Data supplied →

* * * *

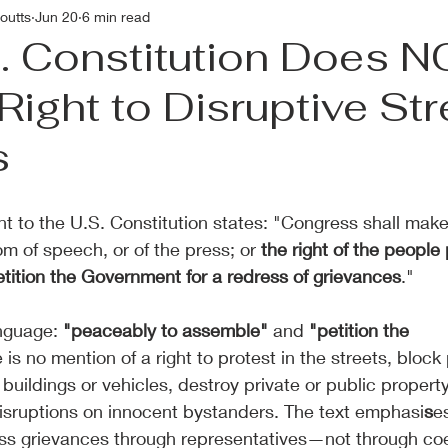
outts
Jun 20
6 min read
. Constitution Does 
Right to Disruptive Str
s
 to the U.S. Constitution states: "Congress shall make 
m of speech, or of the press; or 
the right of the people
tition the Government for a redress of grievances
."
nguage: 
"peaceably to assemble"
 and 
"petition the 
 is no mention of a right to protest in the streets, block 
buildings or vehicles, destroy private or public property
isruptions on innocent bystanders. The text emphasi
s
e
ss grievances through representatives—not through coe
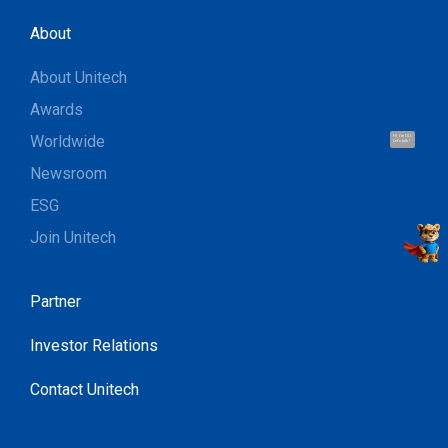
About
About Unitech
Awards
Worldwide
Hi, I'm UU.
Let's talk !
Newsroom
ESG
Join Unitech
Partner
Investor Relations
Contact Unitech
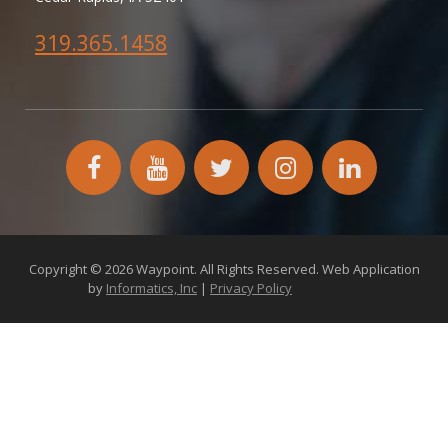
319.365.1458
facebook
YouTube
twitter
instagram
linkedin
icon
icon
icon
icon
icon
Copyright © 2026 Waypoint. All Rights Reserved. Web Application
by
Informatics, Inc
|
Privacy Policy
172.26.2.18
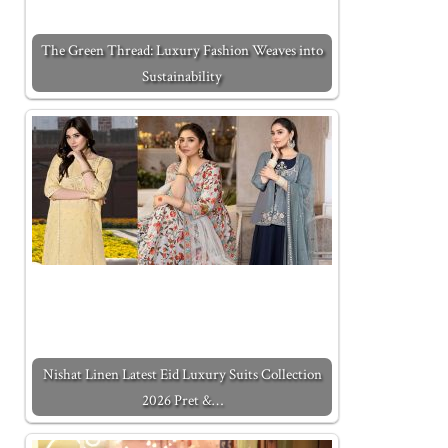
The Green Thread: Luxury Fashion Weaves into
Sustainability
Nishat Linen Latest Eid Luxury Suits Collection
2026 Pret &…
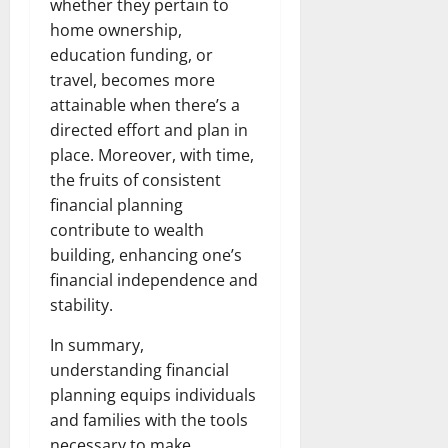
whether they pertain to
home ownership,
education funding, or
travel, becomes more
attainable when there’s a
directed effort and plan in
place. Moreover, with time,
the fruits of consistent
financial planning
contribute to wealth
building, enhancing one’s
financial independence and
stability.
In summary,
understanding financial
planning equips individuals
and families with the tools
necessary to make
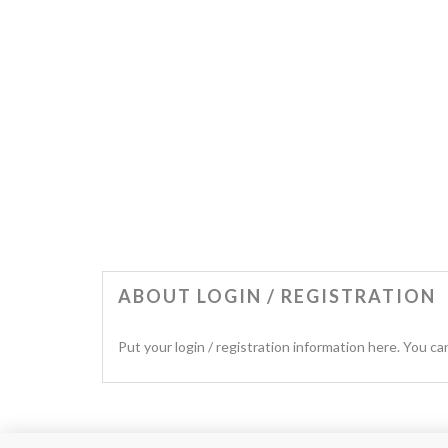
ABOUT LOGIN / REGISTRATION
Put your login / registration information here. You can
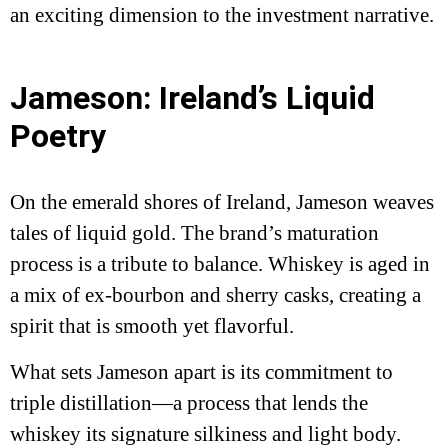
an exciting dimension to the investment narrative.
Jameson: Ireland’s Liquid
Poetry
On the emerald shores of Ireland, Jameson weaves
tales of liquid gold. The brand’s maturation
process is a tribute to balance. Whiskey is aged in
a mix of ex-bourbon and sherry casks, creating a
spirit that is smooth yet flavorful.
What sets Jameson apart is its commitment to
triple distillation—a process that lends the
whiskey its signature silkiness and light body.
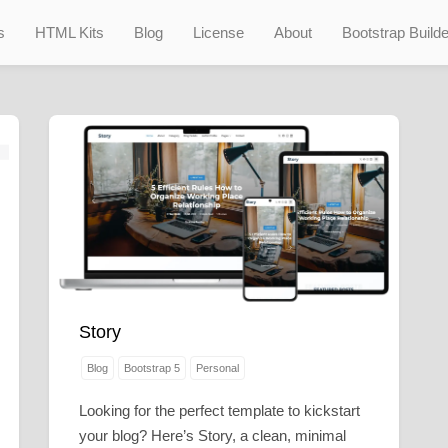
s
HTML Kits
Blog
License
About
Bootstrap Builde
Story
Blog
Bootstrap 5
Personal
Looking for the perfect template to kickstart
your blog? Here’s Story, a clean, minimal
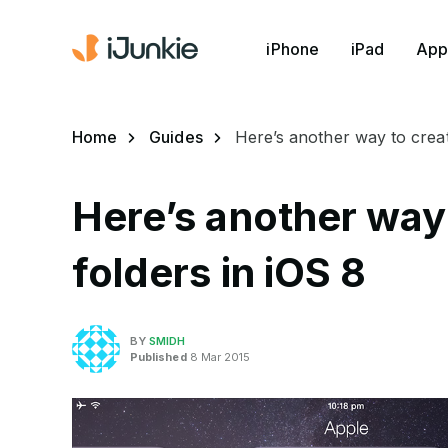
iPhone
iPad
App
Home
Guides
Here’s another way to creat
Here’s another way
folders in iOS 8
BY
SMIDH
Published
8 Mar 2015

* * * *

Work order → Without including any pictures, copy every line above exactly.

Worked solution →
outts
Jun 20
6 min read
. Constitution Does 
Right to Disruptive Str
s
 to the U.S. Constitution states: "Congress shall make 
m of speech, or of the press; or 
the right of the people
tition the Government for a redress of grievances
."
nguage: 
"peaceably to assemble"
 and 
"petition the 
 is no mention of a right to protest in the streets, block 
buildings or vehicles, destroy private or public property
isruptions on innocent bystanders. The text emphasi
s
e
ss grievances through representatives—not through coe
About
About Unitech
Awards
Worldwide
Hi, I'm UU.
Let's talk !
Newsroom
ESG
Join Unitech
Partner
Investor Relations
Contact Unitech
319.365.1458
facebook
YouTube
twitter
instagram
linkedin
icon
icon
icon
icon
icon
Copyright © 2026 Waypoint. All Rights Reserved. Web Application
by
Informatics, Inc
|
Privacy Policy
172.26.2.18
The Green Thread: Luxury Fashion Weaves into
Sustainability
Nishat Linen Latest Eid Luxury Suits Collection
2026 Pret &…
whether they pertain to
home ownership,
education funding, or
travel, becomes more
attainable when there’s a
directed effort and plan in
place. Moreover, with time,
the fruits of consistent
financial planning
contribute to wealth
building, enhancing one’s
financial independence and
stability.
In summary,
understanding financial
planning equips individuals
and families with the tools
necessary to make
ABOUT LOGIN / REGISTRATION
Put your login / registration information here. You can
an exciting dimension to the investment narrative.
Jameson: Ireland’s Liquid
Poetry
On the emerald shores of Ireland, Jameson weaves
tales of liquid gold. The brand’s maturation
process is a tribute to balance. Whiskey is aged in
a mix of ex-bourbon and sherry casks, creating a
spirit that is smooth yet flavorful.
What sets Jameson apart is its commitment to
triple distillation—a process that lends the
whiskey its signature silkiness and light body.
s
HTML Kits
Blog
License
About
Bootstrap Builde
Story
Blog
Bootstrap 5
Personal
Looking for the perfect template to kickstart
your blog? Here’s Story, a clean, minimal
iPhone
iPad
App
Home
Guides
Here’s another way to creat
Here’s another way
folders in iOS 8
BY
SMIDH
Published
8 Mar 2015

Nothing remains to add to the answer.